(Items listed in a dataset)
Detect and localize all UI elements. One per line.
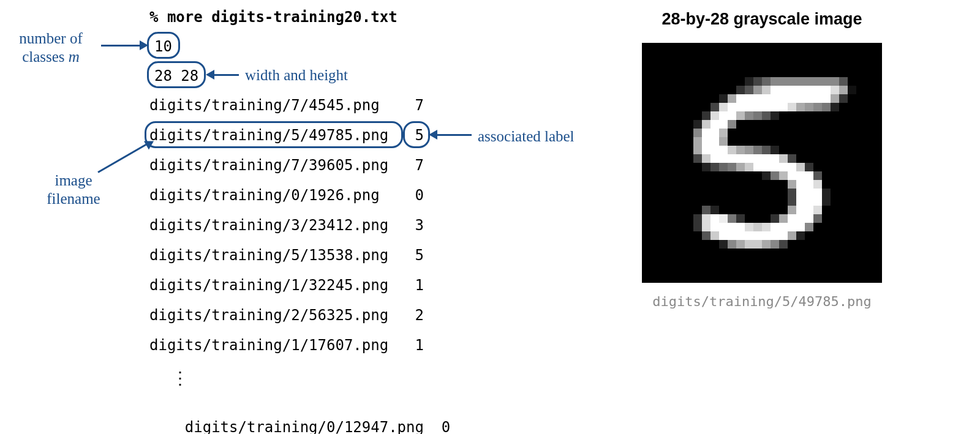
annot-classes-var: m bbox=[69, 48, 80, 65]
label-ring bbox=[403, 121, 430, 148]
file-row: digits/training/0/1926.png 0 bbox=[149, 188, 424, 203]
file-row: digits/training/1/32245.png 1 bbox=[149, 278, 424, 293]
file-row-label: 2 bbox=[415, 307, 424, 324]
file-row-filename: digits/training/3/23412.png bbox=[149, 217, 388, 234]
annot-filename-l1: image bbox=[55, 172, 92, 189]
file-row-label: 7 bbox=[415, 157, 424, 174]
file-row-filename: digits/training/5/13538.png bbox=[149, 247, 388, 264]
file-row-label: 0 bbox=[415, 187, 423, 204]
last-row-file: digits/training/0/12947.png bbox=[185, 419, 424, 434]
annot-label: associated label bbox=[478, 127, 575, 146]
file-row-label: 5 bbox=[415, 247, 424, 264]
file-row: digits/training/3/23412.png 3 bbox=[149, 218, 424, 233]
annot-dims: width and height bbox=[245, 66, 348, 84]
annot-classes: number of classes m bbox=[5, 29, 97, 66]
last-row-label: 0 bbox=[442, 419, 450, 434]
annot-classes-line1: number of bbox=[19, 30, 82, 47]
arrow-label-head bbox=[429, 130, 437, 140]
file-row-filename: digits/training/0/1926.png bbox=[149, 187, 380, 204]
dims-ring bbox=[147, 61, 206, 88]
arrow-classes-line bbox=[101, 45, 140, 47]
classes-ring bbox=[147, 32, 180, 59]
file-row: digits/training/7/4545.png 7 bbox=[149, 98, 424, 113]
file-row-filename: digits/training/1/32245.png bbox=[149, 277, 388, 294]
arrow-classes-head bbox=[140, 40, 148, 50]
file-row-filename: digits/training/2/56325.png bbox=[149, 307, 388, 324]
annot-filename: image filename bbox=[31, 171, 116, 208]
arrow-dims-line bbox=[214, 74, 239, 76]
command-line: % more digits-training20.txt bbox=[149, 10, 398, 24]
annot-classes-line2a: classes bbox=[22, 48, 69, 65]
file-row: digits/training/7/39605.png 7 bbox=[149, 158, 424, 173]
file-row-filename: digits/training/7/39605.png bbox=[149, 157, 388, 174]
image-caption: digits/training/5/49785.png bbox=[642, 294, 882, 309]
last-row: digits/training/0/12947.png 0 bbox=[149, 405, 450, 434]
file-row: digits/training/5/13538.png 5 bbox=[149, 248, 424, 263]
filename-ring bbox=[145, 121, 403, 148]
file-row-filename: digits/training/7/4545.png bbox=[149, 97, 380, 114]
file-row: digits/training/2/56325.png 2 bbox=[149, 308, 424, 323]
file-row-label: 3 bbox=[415, 217, 424, 234]
arrow-filename-line bbox=[97, 143, 149, 173]
file-row-filename: digits/training/1/17607.png bbox=[149, 337, 388, 354]
file-row-label: 7 bbox=[415, 97, 423, 114]
file-row: digits/training/1/17607.png 1 bbox=[149, 338, 424, 353]
arrow-dims-head bbox=[206, 70, 214, 80]
image-title: 28-by-28 grayscale image bbox=[642, 10, 882, 29]
digit-image bbox=[642, 43, 882, 283]
file-row-label: 1 bbox=[415, 277, 424, 294]
file-row-label: 1 bbox=[415, 337, 424, 354]
arrow-label-line bbox=[437, 134, 472, 136]
ellipsis: ⋮ bbox=[172, 370, 189, 387]
annot-filename-l2: filename bbox=[47, 190, 100, 207]
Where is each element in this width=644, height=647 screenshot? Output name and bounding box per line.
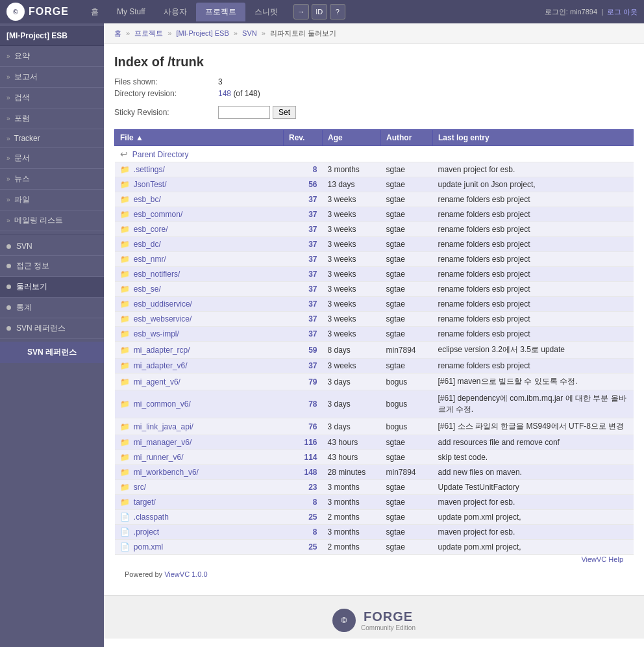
file-link[interactable]: mi_manager_v6/ — [134, 438, 192, 447]
file-link[interactable]: src/ — [134, 483, 146, 492]
rev-link[interactable]: 37 — [308, 210, 317, 219]
rev-link[interactable]: 25 — [308, 513, 317, 522]
viewvc-link[interactable]: ViewVC 1.0.0 — [164, 570, 207, 578]
nav-tab-users[interactable]: 사용자 — [155, 3, 196, 21]
breadcrumb-svn[interactable]: SVN — [242, 29, 257, 37]
log-cell: rename folders esb project — [433, 312, 634, 327]
sidebar-item-svn-ref[interactable]: SVN 레퍼런스 — [0, 318, 104, 339]
file-link[interactable]: esb_notifiers/ — [134, 270, 180, 279]
rev-link[interactable]: 114 — [304, 453, 317, 462]
rev-link[interactable]: 8 — [313, 165, 317, 174]
sidebar-item-reports[interactable]: » 보고서 — [0, 67, 104, 88]
rev-link[interactable]: 37 — [308, 314, 317, 324]
file-link[interactable]: JsonTest/ — [134, 180, 167, 189]
file-link[interactable]: .classpath — [134, 513, 169, 522]
sidebar-item-svn[interactable]: SVN — [0, 237, 104, 256]
file-link[interactable]: pom.xml — [134, 542, 163, 552]
file-cell: 📁 mi_runner_v6/ — [115, 450, 284, 465]
sidebar-item-mailing[interactable]: » 메일링 리스트 — [0, 210, 104, 231]
parent-dir-link[interactable]: Parent Directory — [132, 150, 189, 159]
sidebar-item-files[interactable]: » 파일 — [0, 190, 104, 210]
file-link[interactable]: mi_adapter_rcp/ — [134, 346, 190, 355]
sticky-revision-input[interactable] — [218, 106, 270, 119]
sidebar-item-stats[interactable]: 통계 — [0, 298, 104, 318]
rev-link[interactable]: 37 — [308, 299, 317, 309]
rev-link[interactable]: 37 — [308, 195, 317, 204]
rev-link[interactable]: 76 — [308, 422, 317, 431]
sidebar-item-news[interactable]: » 뉴스 — [0, 169, 104, 190]
table-row: 📁 esb_webservice/ 37 3 weeks sgtae renam… — [115, 312, 634, 327]
nav-id-icon[interactable]: ID — [312, 4, 327, 19]
file-sort-link[interactable]: File ▲ — [120, 133, 143, 142]
file-link[interactable]: esb_bc/ — [134, 195, 161, 204]
nav-tab-mystuff[interactable]: My Stuff — [108, 3, 155, 20]
rev-link[interactable]: 37 — [308, 270, 317, 279]
sidebar-item-summary[interactable]: » 요약 — [0, 46, 104, 67]
rev-link[interactable]: 37 — [308, 361, 317, 370]
sidebar-item-forum[interactable]: » 포럼 — [0, 108, 104, 129]
rev-link[interactable]: 79 — [308, 377, 317, 387]
sidebar-item-browse[interactable]: 둘러보기 — [0, 277, 104, 298]
rev-link[interactable]: 37 — [308, 240, 317, 249]
set-button[interactable]: Set — [273, 106, 296, 119]
col-header-age: Age — [323, 130, 381, 146]
directory-revision-row: Directory revision: 148 (of 148) — [114, 89, 634, 98]
sidebar-bottom-button[interactable]: SVN 레퍼런스 — [0, 342, 104, 363]
file-link[interactable]: esb_uddiservice/ — [134, 299, 192, 309]
sidebar-item-search[interactable]: » 검색 — [0, 88, 104, 108]
file-cell: 📁 mi_workbench_v6/ — [115, 465, 284, 480]
sidebar-project-title: [MI-Project] ESB — [0, 26, 104, 46]
rev-link[interactable]: 116 — [304, 438, 317, 447]
file-link[interactable]: esb_se/ — [134, 285, 161, 294]
file-link[interactable]: esb_ws-impl/ — [134, 329, 179, 338]
file-link[interactable]: mi_adapter_v6/ — [134, 361, 188, 370]
rev-link[interactable]: 37 — [308, 329, 317, 338]
file-link[interactable]: .project — [134, 527, 159, 537]
viewvc-help-link[interactable]: ViewVC Help — [581, 555, 623, 563]
log-cell: [#61] 소스 파일의 한글을 MS949에서 UTF-8으로 변경 — [433, 418, 634, 435]
file-link[interactable]: mi_workbench_v6/ — [134, 468, 199, 477]
rev-link[interactable]: 37 — [308, 255, 317, 264]
revision-link[interactable]: 148 — [218, 89, 231, 98]
logout-link[interactable]: 로그 아웃 — [607, 7, 638, 17]
file-link[interactable]: esb_dc/ — [134, 240, 161, 249]
rev-link[interactable]: 148 — [304, 468, 317, 477]
file-link[interactable]: mi_runner_v6/ — [134, 453, 184, 462]
rev-link[interactable]: 37 — [308, 285, 317, 294]
file-link[interactable]: esb_common/ — [134, 210, 182, 219]
age-cell: 3 weeks — [323, 222, 381, 237]
file-link[interactable]: target/ — [134, 498, 156, 507]
file-link[interactable]: esb_core/ — [134, 225, 168, 234]
nav-tab-projects[interactable]: 프로젝트 — [196, 3, 245, 21]
rev-link[interactable]: 8 — [313, 498, 317, 507]
file-link[interactable]: mi_common_v6/ — [134, 400, 191, 409]
nav-tab-snippets[interactable]: 스니펫 — [245, 3, 287, 21]
author-cell: sgtae — [381, 327, 433, 342]
file-icon: 📄 — [120, 527, 130, 537]
sidebar-item-tracker[interactable]: » Tracker — [0, 129, 104, 148]
sidebar-item-docs[interactable]: » 문서 — [0, 148, 104, 169]
nav-help-icon[interactable]: ? — [330, 4, 345, 19]
nav-tab-home[interactable]: 홈 — [82, 3, 108, 21]
rev-link[interactable]: 25 — [308, 542, 317, 552]
nav-arrow-icon[interactable]: → — [293, 4, 309, 19]
file-link[interactable]: mi_agent_v6/ — [134, 377, 180, 387]
file-link[interactable]: esb_nmr/ — [134, 255, 166, 264]
rev-link[interactable]: 56 — [308, 180, 317, 189]
breadcrumb-project[interactable]: [MI-Project] ESB — [177, 29, 229, 37]
col-header-file[interactable]: File ▲ — [115, 130, 284, 146]
file-link[interactable]: .settings/ — [134, 165, 165, 174]
rev-link[interactable]: 8 — [313, 527, 317, 537]
rev-link[interactable]: 37 — [308, 225, 317, 234]
rev-link[interactable]: 78 — [308, 400, 317, 409]
rev-link[interactable]: 59 — [308, 346, 317, 355]
file-cell: 📁 esb_se/ — [115, 282, 284, 297]
sidebar-label: SVN 레퍼런스 — [16, 323, 66, 334]
table-row: 📁 esb_notifiers/ 37 3 weeks sgtae rename… — [115, 267, 634, 282]
breadcrumb-projects[interactable]: 프로젝트 — [134, 29, 163, 37]
breadcrumb-home[interactable]: 홈 — [114, 29, 121, 37]
sidebar-item-access[interactable]: 접근 정보 — [0, 256, 104, 277]
file-link[interactable]: esb_webservice/ — [134, 314, 192, 324]
rev-link[interactable]: 23 — [308, 483, 317, 492]
file-link[interactable]: mi_link_java_api/ — [134, 422, 193, 431]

• REQUIREMENT: Every line containing the string "Directory" is required; copy each such line from the data.

• ANSWER BOX:
parent-dir-link[interactable]: Parent Directory — [132, 150, 189, 159]
directory-revision-row: Directory revision: 148 (of 148) — [114, 89, 634, 98]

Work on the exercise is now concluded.